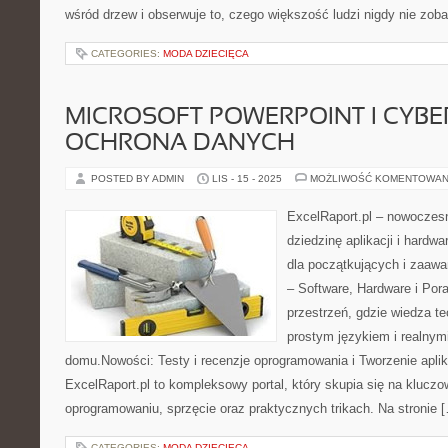
wśród drzew i obserwuje to, czego większość ludzi nigdy nie zob
CATEGORIES:
MODA DZIECIĘCA
MICROSOFT POWERPOINT I CYBE
OCHRONA DANYCH
POSTED BY ADMIN
LIS - 15 - 2025
MOŻLIWOŚĆ KOMENTOWAN
ExcelRaport.pl – nowoczesny
dziedzinę aplikacji i hardwa
dla początkujących i zaaw
– Software, Hardware i Por
przestrzeń, gdzie wiedza te
prostym językiem i realnymi
domu.Nowości: Testy i recenzje oprogramowania i Tworzenie apli
ExcelRaport.pl to kompleksowy portal, który skupia się na kluczo
oprogramowaniu, sprzęcie oraz praktycznych trikach. Na stronie 
CATEGORIES:
MODA DZIECIĘCA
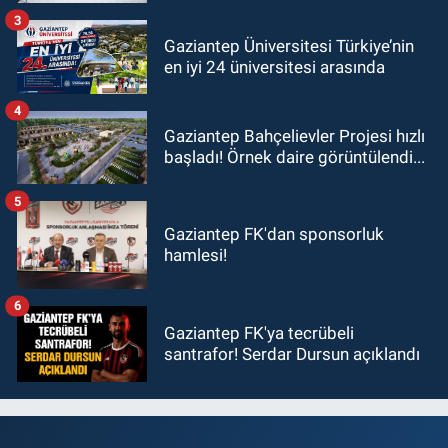
ziyaret!
3
Gaziantep Üniversitesi Türkiye’nin
en iyi 24 üniversitesi arasında
4
Gaziantep Bahçelievler Projesi hızlı
başladı! Örnek daire görüntülendi...
5
Gaziantep FK'dan sponsorluk
hamlesi!
6
Gaziantep FK'ya tecrübeli
santrafor! Serdar Dursun açıklandı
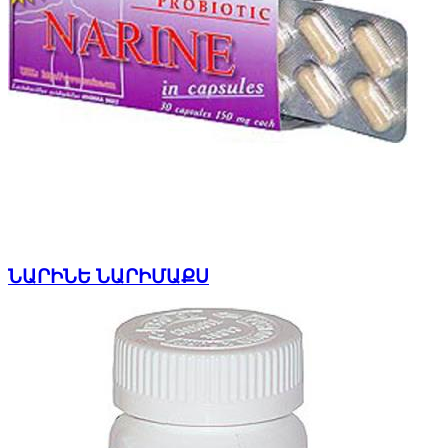
ՆԱՐԻՆԵ ՆԱՐԻՄԱՔՍ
====
* Assignment *
Only the pictures should be left out; the rest of the material above must be repeated exactly.

* Output *
wśród drzew i obserwuje to, czego większość ludzi nigdy nie zob
CATEGORIES:
MODA DZIECIĘCA
MICROSOFT POWERPOINT I CYBE
OCHRONA DANYCH
POSTED BY ADMIN
LIS - 15 - 2025
MOŻLIWOŚĆ KOMENTOWAN
ExcelRaport.pl – nowoczesny
dziedzinę aplikacji i hardwa
dla początkujących i zaaw
– Software, Hardware i Por
przestrzeń, gdzie wiedza te
prostym językiem i realnymi
domu.Nowości: Testy i recenzje oprogramowania i Tworzenie apli
ExcelRaport.pl to kompleksowy portal, który skupia się na kluczo
oprogramowaniu, sprzęcie oraz praktycznych trikach. Na stronie 
CATEGORIES:
MODA DZIECIĘCA
ziyaret!
3
Gaziantep Üniversitesi Türkiye’nin
en iyi 24 üniversitesi arasında
4
Gaziantep Bahçelievler Projesi hızlı
başladı! Örnek daire görüntülendi...
5
Gaziantep FK'dan sponsorluk
hamlesi!
6
Gaziantep FK'ya tecrübeli
santrafor! Serdar Dursun açıklandı
ՆԱՐԻՆԵ ՆԱՐԻՄԱՔՍ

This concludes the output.